Pittock and colleagues sought to evaluate the relationship between cytokine levels and disease activity in NMOSD patients from N-MOmentum, a randomized, double-blind, placebo-controlled study which was conducted in specialty clinics in 25 countries.
They analyzed protein biomarkers related to cytokine signaling and inflammatory processes from 211 individuals given either inebilizumab or placebo, via a multiplex immunoassay panel and biomarker panel. The Mann-Whitney U test with a 10% false discovery rate cutoff was used to identify dysregulated proteins. Cytokine profiles were also evaluated for correlation to longitudinal clinical endpoints such as attack rate, MRI findings, hospitalizations and disability throughout the study interval.
Results showed that protein measurements were dysregulated significantly in 18 of the 92 proteins measured.

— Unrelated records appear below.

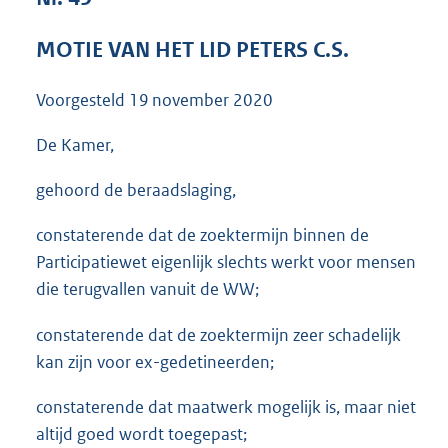
3
6
MOTIE VAN HET LID PETERS C.S.
K
b
Voorgesteld
19 november 2020
De Kamer,
gehoord de beraadslaging,
constaterende dat de zoektermijn binnen de
Participatiewet eigenlijk slechts werkt voor mensen
die terugvallen vanuit de WW;
constaterende dat de zoektermijn zeer schadelijk
kan zijn voor ex-gedetineerden;
constaterende dat maatwerk mogelijk is, maar niet
altijd goed wordt toegepast;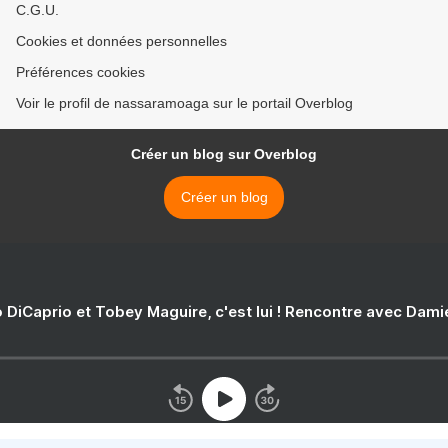
C.G.U.
Cookies et données personnelles
Préférences cookies
Voir le profil de nassaramoaga sur le portail Overblog
Créer un blog sur Overblog
Créer un blog
 DiCaprio et Tobey Maguire, c'est lui ! Rencontre avec Dam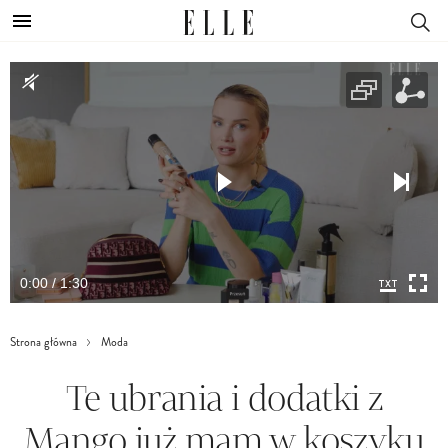
0:00 / 1:30
Strona główna
Moda
Te ubrania i dodatki z
Mango już mam w koszyku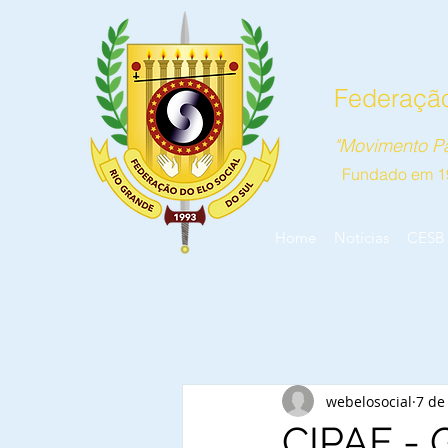
Federação
"Movimento Pa
Fundado em 1
Home
Notícias
CESB
webelosocial
7 de
CIPAE - 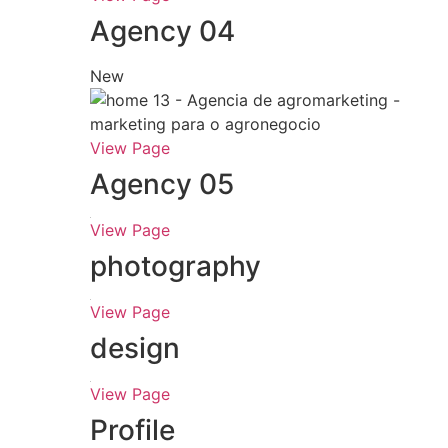
View Page
Agency 04
New
View Page
Agency 05
View Page
photography
View Page
design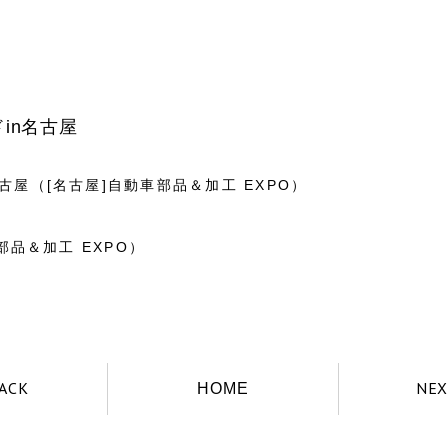
ドin名古屋
屋（[名古屋]自動車部品＆加工 EXPO）
部品＆加工 EXPO）
ACK
NEX
HOME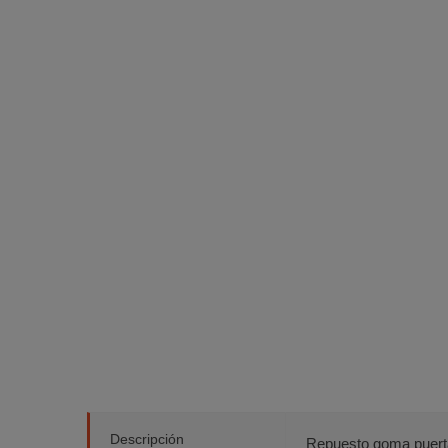
Descripción
Repuesto goma puerta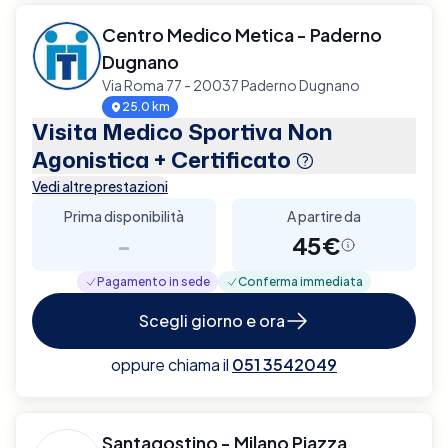
Centro Medico Metica - Paderno
Dugnano
Via Roma 77 - 20037 Paderno Dugnano
25.0 km
Visita Medico Sportiva Non
Agonistica + Certificato
Vedi altre prestazioni
Prima disponibilità
A partire da
-
45€
Pagamento in sede
Conferma immediata
Scegli giorno e ora
oppure chiama il
051 3542049
Santagostino - Milano Piazza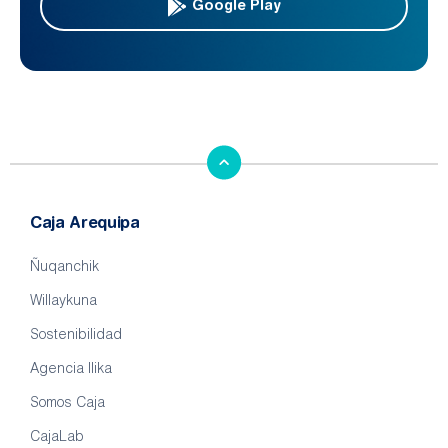
Google Play
Caja Arequipa
Ñuqanchik
Willaykuna
Sostenibilidad
Agencia llika
Somos Caja
CajaLab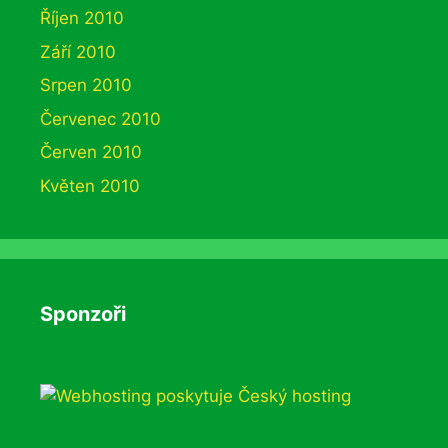
Říjen 2010
Září 2010
Srpen 2010
Červenec 2010
Červen 2010
Květen 2010
Sponzoři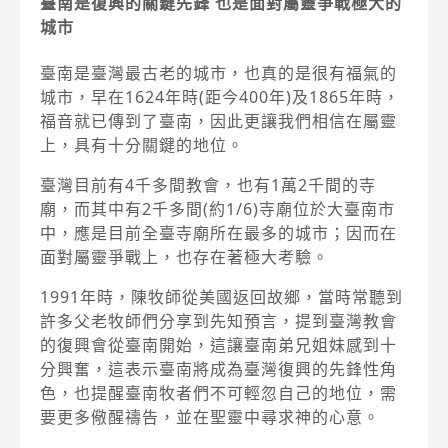
臺南是復興的關鍵先鋒 也是面對屬靈爭戰極大的
城市
臺南是臺灣最古老的城市，也真的是很有福氣的
城市，早在1624年時(距今400年)及1865年時，
福音就已傳到了臺南，因此更讓我們相信在屬靈
上，具有十分關鍵的地位。
臺灣目前有4千多間教會，也有1萬2千間的寺
廟，而其中有2千多間(約1/6)寺廟位於大臺南市
中，應是目前全臺寺廟所在最多的城市；因而在
面對屬靈爭戰上，也存在著極大考驗。
1991年時，陳牧師從美國返回故鄉，當時常聽到
許多父老牧師們分享到先知預言，提到臺灣教會
的復興會從臺南開始，這讓臺南弟兄姐妹感到十
分興奮，這表示臺南將成為臺灣復興的先鋒性角
色，也提醒臺南牧者們不可輕忽自己的地位，需
要更多儆醒禱告，並在聖靈中尋求神的心意。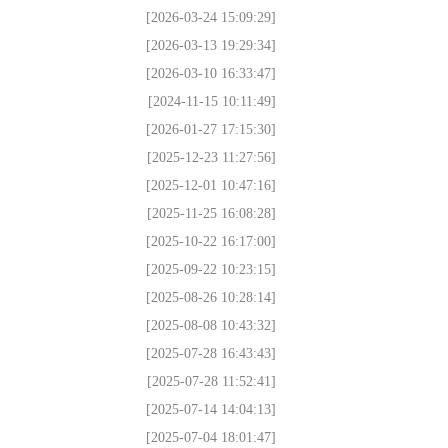
[2026-03-24 15:09:29]
[2026-03-13 19:29:34]
[2026-03-10 16:33:47]
[2024-11-15 10:11:49]
[2026-01-27 17:15:30]
[2025-12-23 11:27:56]
[2025-12-01 10:47:16]
[2025-11-25 16:08:28]
[2025-10-22 16:17:00]
[2025-09-22 10:23:15]
[2025-08-26 10:28:14]
[2025-08-08 10:43:32]
[2025-07-28 16:43:43]
[2025-07-28 11:52:41]
[2025-07-14 14:04:13]
[2025-07-04 18:01:47]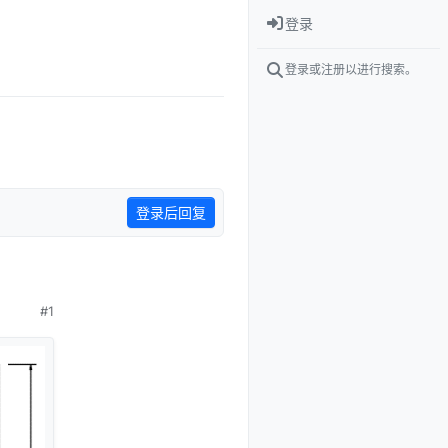
登录
登录或注册以进行搜索。
登录后回复
2018年10月23日 下午12:54
#1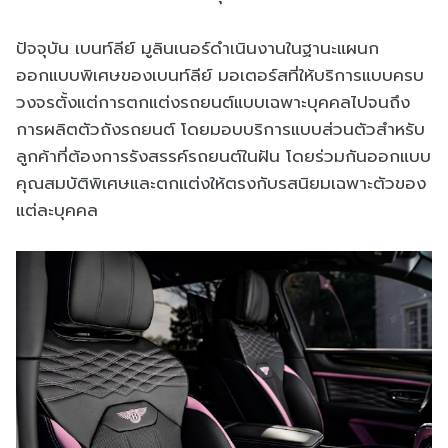
ปัจจุบัน เบนท์ลีย์ มูลินเนอร์ดำเนินงานในฐานะแผนก
ออกแบบพิเศษของเบนท์ลีย์ มอเตอร์สที่ให้บริการแบบครบ
วงจรตั้งแต่การตกแต่งรถยนต์แบบเฉพาะบุคคลไปจนถึง
การผลิตตัวถังรถยนต์ โดยมอบบริการแบบส่วนตัวสำหรับ
ลูกค้าที่ต้องการรังสรรค์รถยนต์ในฝัน โดยร่วมกันออกแบบ
คุณสมบัติพิเศษและตกแต่งให้ตรงกับรสนิยมเฉพาะตัวของ
แต่ละบุคคล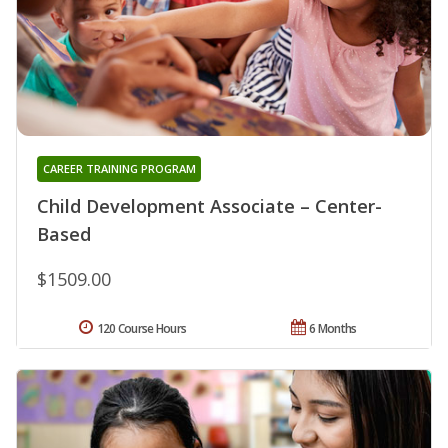
CAREER TRAINING PROGRAM
Child Development Associate – Center-
Based
$1509.00
120 Course Hours
6 Months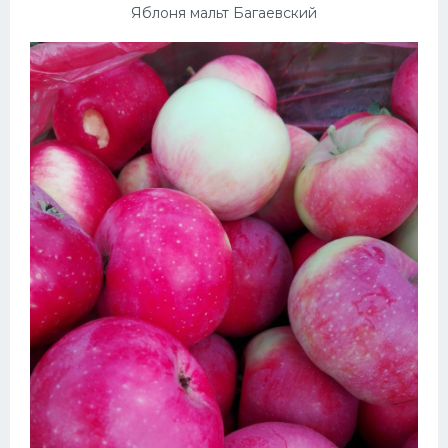
Яблоня мальт Багаевский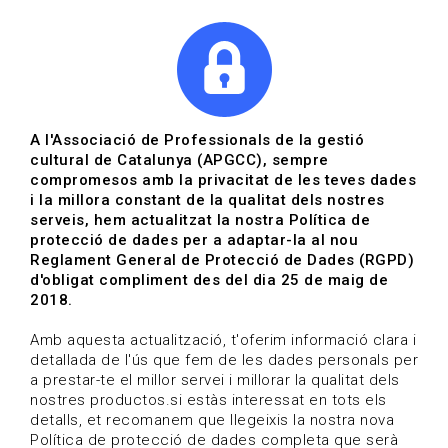
|
|
Agenda
Directori de documents
A l'Associació de Professionals de la gestió
cultural de Catalunya (APGCC), sempre
Convocatòries | Museus i
compromesos amb la privacitat de les teves dades
i la millora constant de la qualitat dels nostres
patrimoni
serveis, hem actualitzat la nostra Política de
protecció de dades per a adaptar-la al nou
Data de publicació: 29-01-2024
Reglament General de Protecció de Dades (RGPD)
HOME
/
NOTICIA
/
CONVOCATÒRIES
d'obligat compliment des del dia 25 de maig de
2018.
Amb aquesta actualització, t'oferim informació clara i
detallada de l'ús que fem de les dades personals per
a prestar-te el millor servei i millorar la qualitat dels
nostres productos.si estàs interessat en tots els
detalls, et recomanem que llegeixis la nostra nova
Política de protecció de dades completa que serà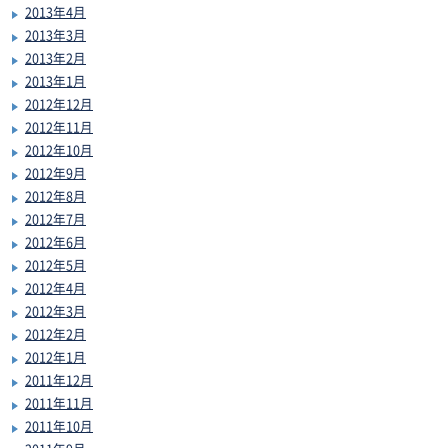
2013年4月
2013年3月
2013年2月
2013年1月
2012年12月
2012年11月
2012年10月
2012年9月
2012年8月
2012年7月
2012年6月
2012年5月
2012年4月
2012年3月
2012年2月
2012年1月
2011年12月
2011年11月
2011年10月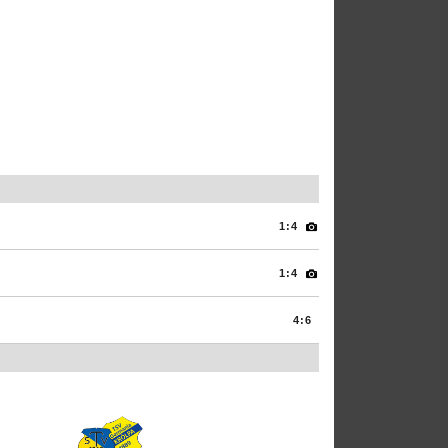
1:4
1:4
4:6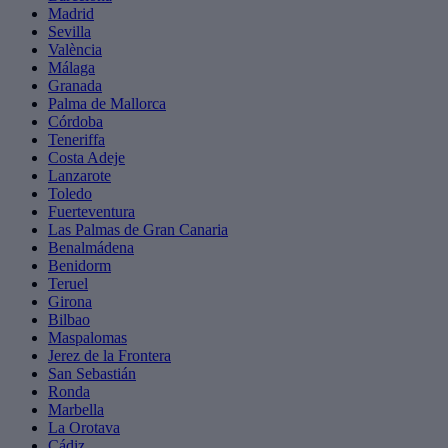
Madrid
Sevilla
València
Málaga
Granada
Palma de Mallorca
Córdoba
Teneriffa
Costa Adeje
Lanzarote
Toledo
Fuerteventura
Las Palmas de Gran Canaria
Benalmádena
Benidorm
Teruel
Girona
Bilbao
Maspalomas
Jerez de la Frontera
San Sebastián
Ronda
Marbella
La Orotava
Cádiz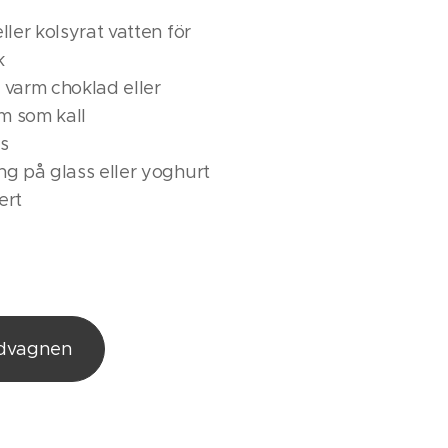
ler kolsyrat vatten för
k
, varm choklad eller
m som kall
es
g på glass eller yoghurt
ert
ndvagnen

In evaluating the association of baseline cytokines with disease activity, the researchers found a weak correlation of interleukin-6 with Expanded Disability Status Scale score at baseline, (R = 0.27, P > 0.0001) and the SF36 PCS, (R = -0.21, P = 0.002). High and low marker levels and evaluating for attack rate and new/enlarging T2 MRI findings over the course of the trial showed no difference for interleukin-6 while interleukin-17a and IFN- were associated with increased new T2 findings at higher levels.
Data further showed the attack rate decreased throughout the open-label portion of the study in the inebilizumab group, regardless of baseline cytokine levels.
"As expected, some patients showed striking elevation in certain immunologic biomarkers in particular IL-17a, IL6 and INF-gamma," Bruce A. Cree, MD, PhD, study co-author and professor of clinical neurology at the Weill Institute for Neurosciences at the University of California, San Francisco, told Healio in an email. "Importantly, inebilizumab was effective in suppressing NMOSD clinical attacks regardless of baseline cytokine profile."